--- DATASET RECORDS ---

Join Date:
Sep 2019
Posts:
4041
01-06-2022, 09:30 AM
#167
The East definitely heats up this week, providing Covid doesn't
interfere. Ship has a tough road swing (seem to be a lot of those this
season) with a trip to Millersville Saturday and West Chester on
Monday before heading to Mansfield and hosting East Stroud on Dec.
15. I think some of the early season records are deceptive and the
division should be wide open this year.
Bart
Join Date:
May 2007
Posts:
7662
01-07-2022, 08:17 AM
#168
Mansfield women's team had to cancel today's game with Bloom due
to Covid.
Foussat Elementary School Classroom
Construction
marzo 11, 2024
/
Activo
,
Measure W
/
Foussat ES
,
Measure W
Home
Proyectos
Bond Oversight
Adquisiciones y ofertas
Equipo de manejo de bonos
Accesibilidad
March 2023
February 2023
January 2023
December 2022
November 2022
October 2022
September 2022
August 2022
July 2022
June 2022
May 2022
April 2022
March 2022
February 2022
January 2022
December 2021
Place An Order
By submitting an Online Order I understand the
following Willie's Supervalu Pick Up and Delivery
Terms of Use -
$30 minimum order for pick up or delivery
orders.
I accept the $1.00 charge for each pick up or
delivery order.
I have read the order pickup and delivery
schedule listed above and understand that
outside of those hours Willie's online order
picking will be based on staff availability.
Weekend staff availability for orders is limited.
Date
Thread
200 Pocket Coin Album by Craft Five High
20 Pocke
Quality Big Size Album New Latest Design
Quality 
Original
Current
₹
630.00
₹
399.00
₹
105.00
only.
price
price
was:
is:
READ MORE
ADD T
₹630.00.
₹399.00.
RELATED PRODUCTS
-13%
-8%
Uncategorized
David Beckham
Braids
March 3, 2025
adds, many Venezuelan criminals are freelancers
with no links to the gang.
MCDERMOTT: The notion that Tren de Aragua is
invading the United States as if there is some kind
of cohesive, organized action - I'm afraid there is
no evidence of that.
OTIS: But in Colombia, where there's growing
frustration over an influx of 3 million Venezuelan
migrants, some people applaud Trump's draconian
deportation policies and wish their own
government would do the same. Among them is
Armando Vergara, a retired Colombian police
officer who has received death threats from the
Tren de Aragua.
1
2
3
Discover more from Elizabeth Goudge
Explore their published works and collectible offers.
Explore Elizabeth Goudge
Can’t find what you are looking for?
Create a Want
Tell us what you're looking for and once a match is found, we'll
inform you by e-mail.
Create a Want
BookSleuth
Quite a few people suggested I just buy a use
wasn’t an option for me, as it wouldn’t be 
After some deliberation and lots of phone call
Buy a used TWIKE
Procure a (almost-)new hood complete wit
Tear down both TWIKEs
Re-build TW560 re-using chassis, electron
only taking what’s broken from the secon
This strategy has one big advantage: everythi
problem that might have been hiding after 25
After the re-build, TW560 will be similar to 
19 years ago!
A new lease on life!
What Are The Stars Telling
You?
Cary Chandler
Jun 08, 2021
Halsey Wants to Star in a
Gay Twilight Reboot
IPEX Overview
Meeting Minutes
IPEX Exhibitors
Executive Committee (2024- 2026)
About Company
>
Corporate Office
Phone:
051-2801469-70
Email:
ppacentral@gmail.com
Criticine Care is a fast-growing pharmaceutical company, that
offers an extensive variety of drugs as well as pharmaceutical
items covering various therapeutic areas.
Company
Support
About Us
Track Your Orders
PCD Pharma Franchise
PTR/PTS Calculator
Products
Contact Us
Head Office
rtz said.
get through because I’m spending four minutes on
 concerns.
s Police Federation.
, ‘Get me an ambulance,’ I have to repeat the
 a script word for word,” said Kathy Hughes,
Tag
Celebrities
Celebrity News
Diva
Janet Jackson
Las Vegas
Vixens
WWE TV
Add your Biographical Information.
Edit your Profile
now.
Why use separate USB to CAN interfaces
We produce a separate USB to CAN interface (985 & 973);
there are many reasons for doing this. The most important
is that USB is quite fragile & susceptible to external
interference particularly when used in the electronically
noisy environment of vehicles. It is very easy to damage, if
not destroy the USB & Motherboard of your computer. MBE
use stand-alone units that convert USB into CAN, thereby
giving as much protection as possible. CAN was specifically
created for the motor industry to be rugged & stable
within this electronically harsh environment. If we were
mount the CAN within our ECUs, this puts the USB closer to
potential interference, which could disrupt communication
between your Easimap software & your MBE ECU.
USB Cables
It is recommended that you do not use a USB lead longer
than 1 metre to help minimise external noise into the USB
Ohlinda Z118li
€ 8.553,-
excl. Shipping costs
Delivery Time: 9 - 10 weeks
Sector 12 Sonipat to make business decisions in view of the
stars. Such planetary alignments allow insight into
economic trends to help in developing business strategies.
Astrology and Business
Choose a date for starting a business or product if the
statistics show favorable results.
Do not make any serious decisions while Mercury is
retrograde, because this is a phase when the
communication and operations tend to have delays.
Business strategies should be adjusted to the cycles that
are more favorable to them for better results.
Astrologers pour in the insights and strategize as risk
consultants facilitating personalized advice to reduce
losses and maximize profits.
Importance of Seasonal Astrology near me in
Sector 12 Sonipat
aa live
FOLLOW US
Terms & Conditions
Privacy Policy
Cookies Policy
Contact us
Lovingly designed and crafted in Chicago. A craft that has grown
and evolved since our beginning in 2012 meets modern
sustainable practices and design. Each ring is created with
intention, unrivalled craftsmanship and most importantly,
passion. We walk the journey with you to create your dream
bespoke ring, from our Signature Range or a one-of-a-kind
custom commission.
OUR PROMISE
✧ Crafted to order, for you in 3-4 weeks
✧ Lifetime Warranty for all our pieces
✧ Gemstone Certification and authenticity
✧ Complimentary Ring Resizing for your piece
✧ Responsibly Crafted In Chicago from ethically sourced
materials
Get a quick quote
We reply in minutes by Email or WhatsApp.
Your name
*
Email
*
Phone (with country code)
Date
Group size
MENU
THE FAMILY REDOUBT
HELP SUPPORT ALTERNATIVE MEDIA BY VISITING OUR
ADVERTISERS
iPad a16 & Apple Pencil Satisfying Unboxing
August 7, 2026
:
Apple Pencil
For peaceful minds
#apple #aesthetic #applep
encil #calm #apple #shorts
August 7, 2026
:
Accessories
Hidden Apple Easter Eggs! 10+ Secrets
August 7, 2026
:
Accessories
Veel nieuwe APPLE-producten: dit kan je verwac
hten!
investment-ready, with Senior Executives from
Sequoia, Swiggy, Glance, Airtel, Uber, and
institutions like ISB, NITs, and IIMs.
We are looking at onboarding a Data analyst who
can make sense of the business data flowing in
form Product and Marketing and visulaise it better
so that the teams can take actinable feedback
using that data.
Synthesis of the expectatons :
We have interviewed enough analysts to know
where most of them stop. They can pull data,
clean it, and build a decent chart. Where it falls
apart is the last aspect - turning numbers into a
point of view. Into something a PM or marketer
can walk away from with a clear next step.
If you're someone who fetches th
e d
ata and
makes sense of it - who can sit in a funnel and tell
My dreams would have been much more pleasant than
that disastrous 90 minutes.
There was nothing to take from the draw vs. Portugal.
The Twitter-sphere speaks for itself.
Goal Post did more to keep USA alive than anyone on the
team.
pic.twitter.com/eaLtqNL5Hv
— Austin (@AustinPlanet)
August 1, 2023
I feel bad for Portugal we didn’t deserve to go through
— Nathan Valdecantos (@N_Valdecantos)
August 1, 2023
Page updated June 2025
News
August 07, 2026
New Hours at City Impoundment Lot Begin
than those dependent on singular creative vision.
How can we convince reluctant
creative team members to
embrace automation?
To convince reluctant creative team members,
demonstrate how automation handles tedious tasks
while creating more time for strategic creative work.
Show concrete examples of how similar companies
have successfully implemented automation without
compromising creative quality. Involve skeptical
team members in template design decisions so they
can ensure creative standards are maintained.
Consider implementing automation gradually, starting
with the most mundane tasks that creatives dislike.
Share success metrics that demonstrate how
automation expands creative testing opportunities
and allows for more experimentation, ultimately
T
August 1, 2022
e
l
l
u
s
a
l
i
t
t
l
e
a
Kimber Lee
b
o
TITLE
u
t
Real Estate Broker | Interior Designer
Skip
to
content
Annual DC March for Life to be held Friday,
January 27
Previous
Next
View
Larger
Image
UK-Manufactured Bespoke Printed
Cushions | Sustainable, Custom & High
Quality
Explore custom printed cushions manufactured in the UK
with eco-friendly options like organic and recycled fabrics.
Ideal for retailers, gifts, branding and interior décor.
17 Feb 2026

---

EXERCISE: Return exactly, and only, the lines above starting at the line that contains "Foussat Elementary School Classroom" and ending at the line that contains "January 2023".

EXERCISE ANSWER:
Foussat Elementary School Classroom
Construction
marzo 11, 2024
/
Activo
,
Measure W
/
Foussat ES
,
Measure W
Home
Proyectos
Bond Oversight
Adquisiciones y ofertas
Equipo de manejo de bonos
Accesibilidad
March 2023
February 2023
January 2023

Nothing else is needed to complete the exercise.